The acclaimed author Ted Chiang recently offered his views in the New Yorker. One of his primary concerns was the impact on originality, particularly regarding writing. “If you’re a writer, you will write a lot of unoriginal work before you write something original,” he said. “And the time and effort expended on that unoriginal work isn’t wasted; on the contrary, I would suggest that it is precisely what enables you to eventually create something original.”6

More specifically, on the idea of ChatGPT’s potential role as a tool for kickstarting ideas that could then be sharpened and expanded on, he writes:

Your first draft isn’t an unoriginal idea expressed clearly; it’s an original idea expressed poorly, and it is accompanied by your amorphous dissatisfaction, your awareness of the distance between what it says and what you want it to say. That’s what directs you during rewriting, and that’s one of the things lacking when you start with text generated by an A.I.

Legendary musician Nick Cave goes one further when discussing AI-generated music. “It could perhaps in time create a song that is, on the surface, indistinguishable from an original,” he says, “but it will always be a replication, a kind of burlesque.”7 Before adding, in potentially the most Nick Cavey of all Nick Cave quotes, “Songs arise out of suffering…data doesn’t suffer.”


The truth is that, as of right now, we don’t know quite how impactful AI tools like ChatGPT and DALL-E will prove to be. But the smart money is on very. As such, it’s worth taking time to understand the software now, at least in some capacity, so as not to be blindsided when more sophisticated versions of the software emerge in the future to truly shake things up.

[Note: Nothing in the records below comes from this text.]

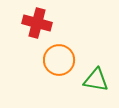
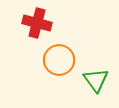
green triangle: rotated 44 degrees clockwise
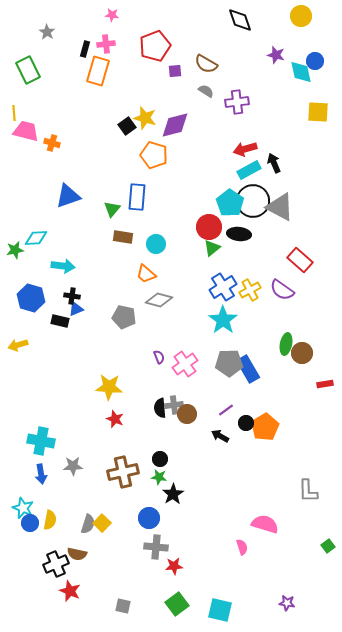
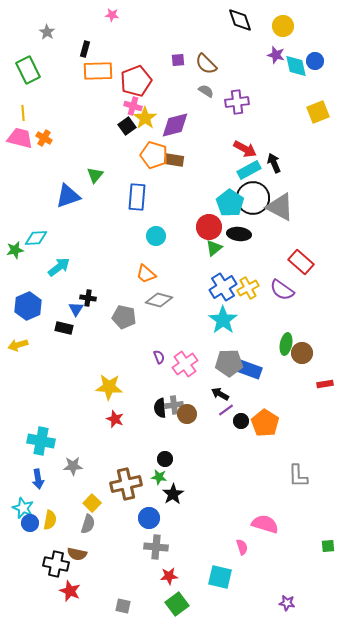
yellow circle at (301, 16): moved 18 px left, 10 px down
pink cross at (106, 44): moved 27 px right, 62 px down; rotated 24 degrees clockwise
red pentagon at (155, 46): moved 19 px left, 35 px down
brown semicircle at (206, 64): rotated 15 degrees clockwise
orange rectangle at (98, 71): rotated 72 degrees clockwise
purple square at (175, 71): moved 3 px right, 11 px up
cyan diamond at (301, 72): moved 5 px left, 6 px up
yellow square at (318, 112): rotated 25 degrees counterclockwise
yellow line at (14, 113): moved 9 px right
yellow star at (145, 118): rotated 20 degrees clockwise
pink trapezoid at (26, 131): moved 6 px left, 7 px down
orange cross at (52, 143): moved 8 px left, 5 px up; rotated 14 degrees clockwise
red arrow at (245, 149): rotated 135 degrees counterclockwise
black circle at (253, 201): moved 3 px up
green triangle at (112, 209): moved 17 px left, 34 px up
brown rectangle at (123, 237): moved 51 px right, 77 px up
cyan circle at (156, 244): moved 8 px up
green triangle at (212, 248): moved 2 px right
red rectangle at (300, 260): moved 1 px right, 2 px down
cyan arrow at (63, 266): moved 4 px left, 1 px down; rotated 45 degrees counterclockwise
yellow cross at (250, 290): moved 2 px left, 2 px up
black cross at (72, 296): moved 16 px right, 2 px down
blue hexagon at (31, 298): moved 3 px left, 8 px down; rotated 20 degrees clockwise
blue triangle at (76, 309): rotated 35 degrees counterclockwise
black rectangle at (60, 321): moved 4 px right, 7 px down
blue rectangle at (248, 369): rotated 40 degrees counterclockwise
black circle at (246, 423): moved 5 px left, 2 px up
orange pentagon at (265, 427): moved 4 px up; rotated 8 degrees counterclockwise
black arrow at (220, 436): moved 42 px up
black circle at (160, 459): moved 5 px right
brown cross at (123, 472): moved 3 px right, 12 px down
blue arrow at (41, 474): moved 3 px left, 5 px down
gray L-shape at (308, 491): moved 10 px left, 15 px up
yellow square at (102, 523): moved 10 px left, 20 px up
green square at (328, 546): rotated 32 degrees clockwise
black cross at (56, 564): rotated 35 degrees clockwise
red star at (174, 566): moved 5 px left, 10 px down
cyan square at (220, 610): moved 33 px up
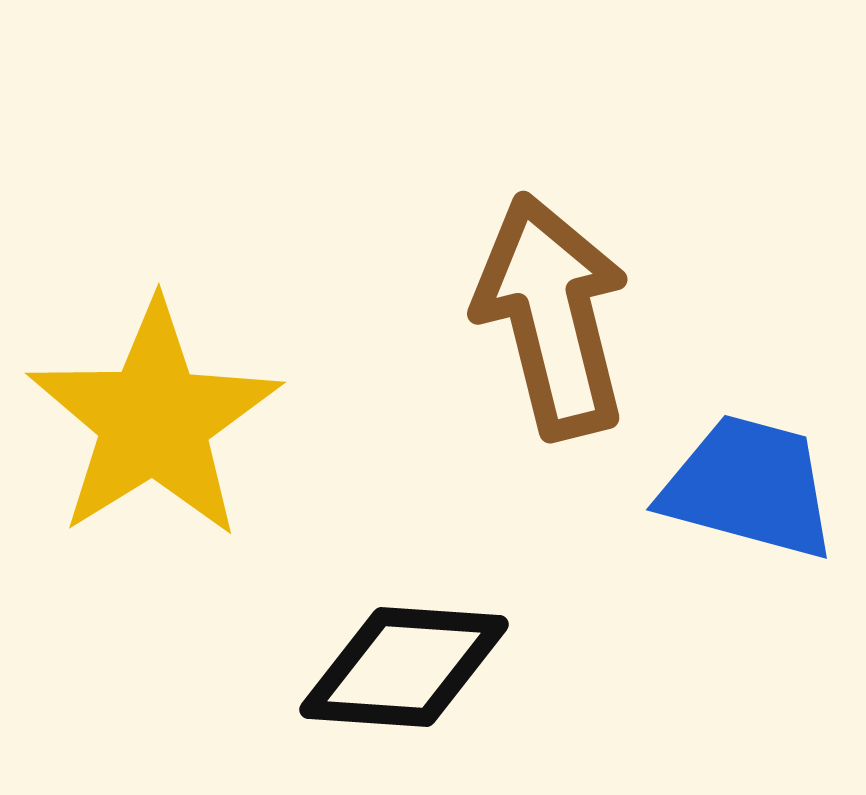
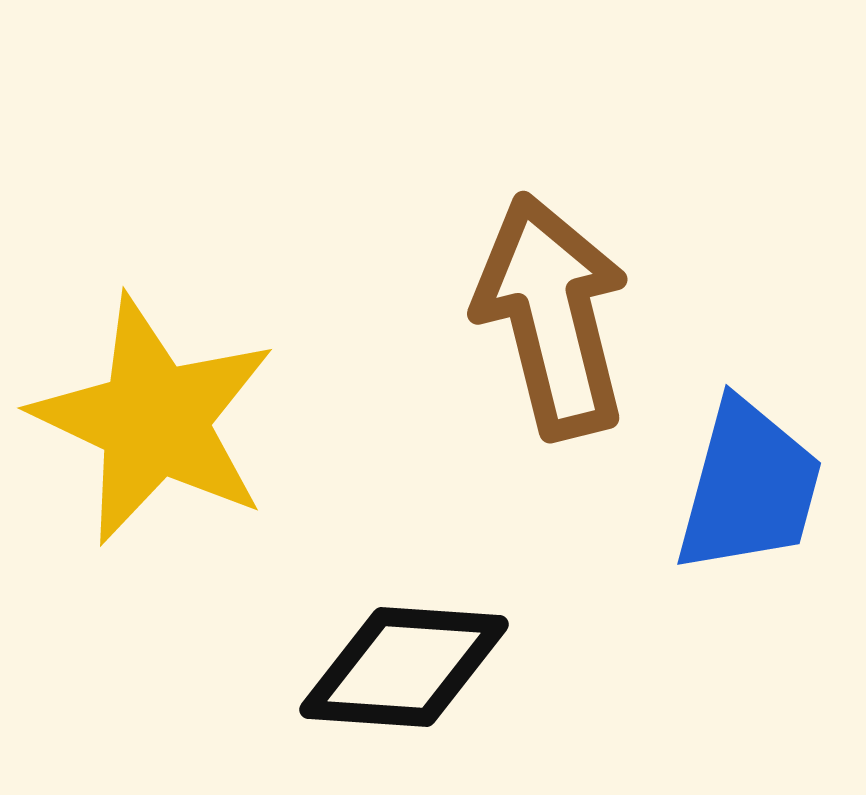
yellow star: rotated 15 degrees counterclockwise
blue trapezoid: rotated 90 degrees clockwise
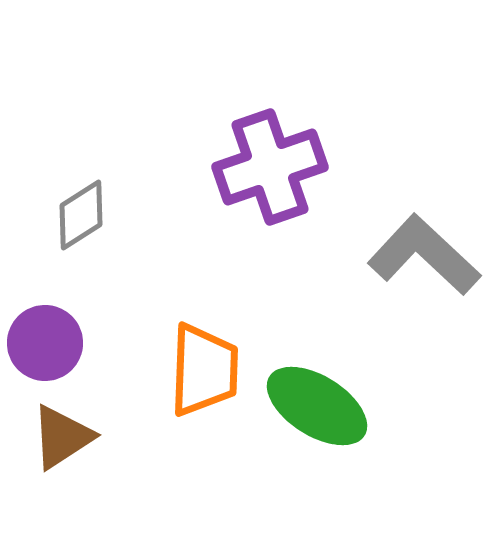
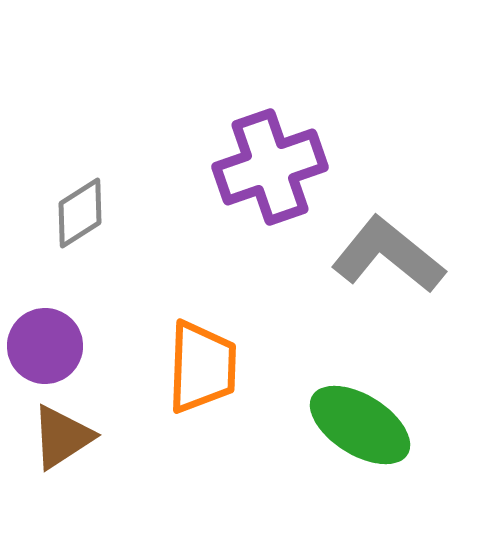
gray diamond: moved 1 px left, 2 px up
gray L-shape: moved 36 px left; rotated 4 degrees counterclockwise
purple circle: moved 3 px down
orange trapezoid: moved 2 px left, 3 px up
green ellipse: moved 43 px right, 19 px down
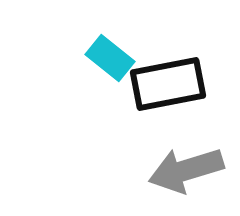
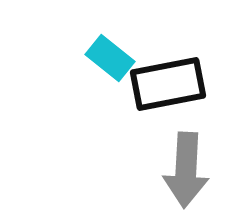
gray arrow: rotated 70 degrees counterclockwise
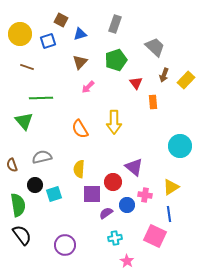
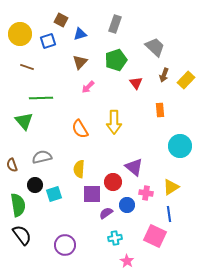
orange rectangle: moved 7 px right, 8 px down
pink cross: moved 1 px right, 2 px up
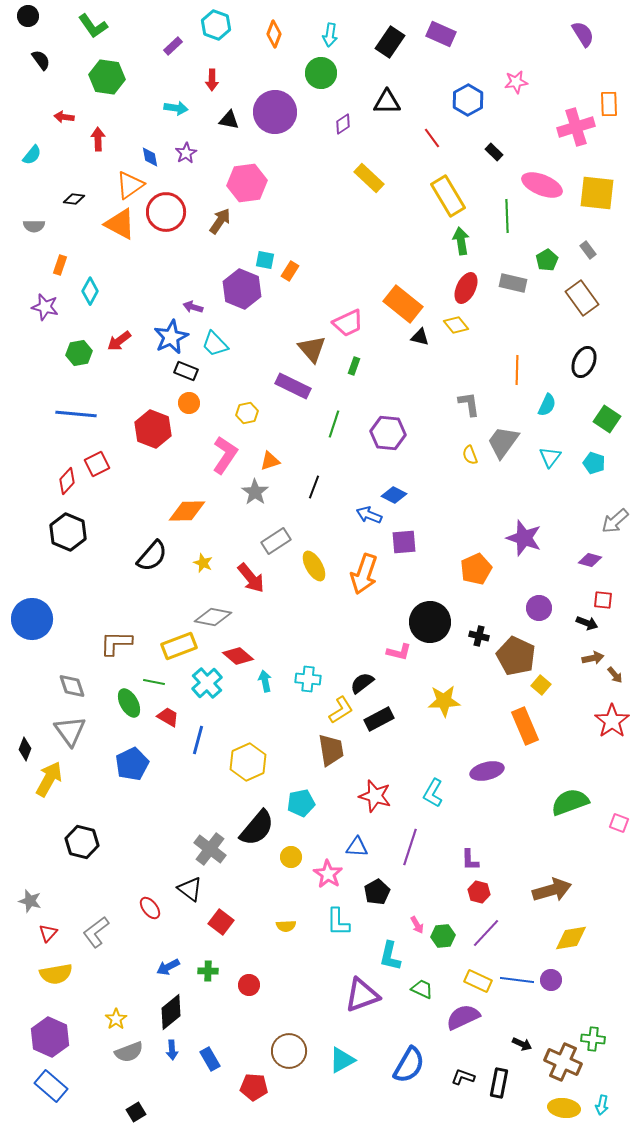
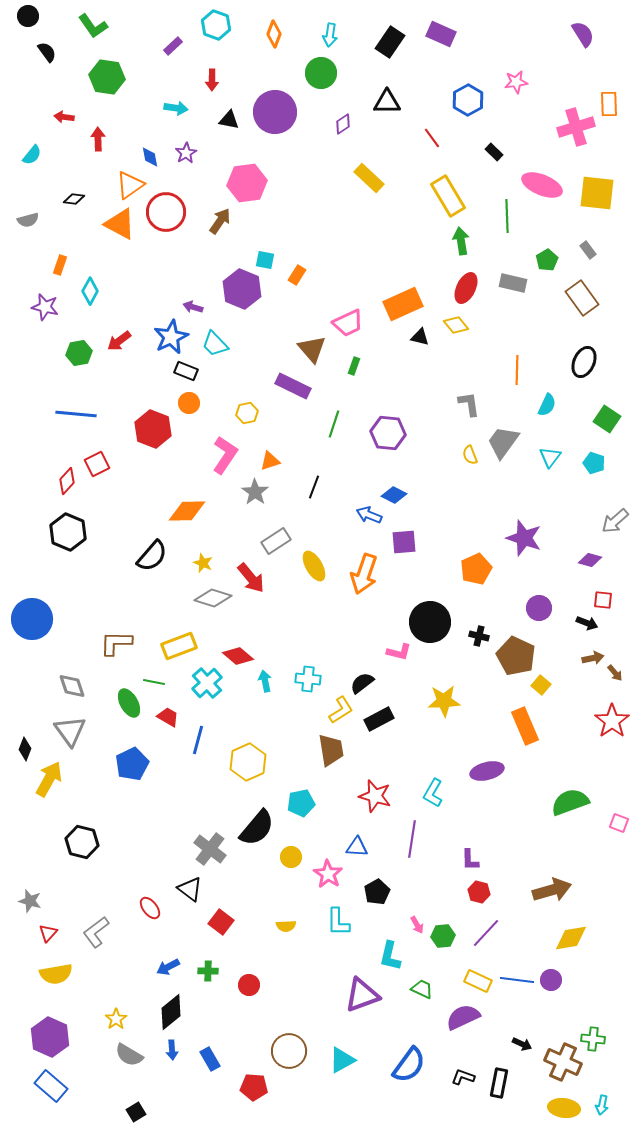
black semicircle at (41, 60): moved 6 px right, 8 px up
gray semicircle at (34, 226): moved 6 px left, 6 px up; rotated 15 degrees counterclockwise
orange rectangle at (290, 271): moved 7 px right, 4 px down
orange rectangle at (403, 304): rotated 63 degrees counterclockwise
gray diamond at (213, 617): moved 19 px up; rotated 6 degrees clockwise
brown arrow at (615, 675): moved 2 px up
purple line at (410, 847): moved 2 px right, 8 px up; rotated 9 degrees counterclockwise
gray semicircle at (129, 1052): moved 3 px down; rotated 52 degrees clockwise
blue semicircle at (409, 1065): rotated 6 degrees clockwise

AI will feature increasingly prominently in day-to-day work. This may cause professional displacement, or potentially it will make jobs we’ve long taken for granted more specialised. As we have learned in other industries, there will always be a market for the hand-crafted and bespoke – the homemade mixtape your friend tailored for you will always have more charm than the playlist the algorithm made. The future is uncertain, but as George Bernard Shaw said, “Progress is impossible without change.” Let’s hope the inevitable change AI instigates will take us forward.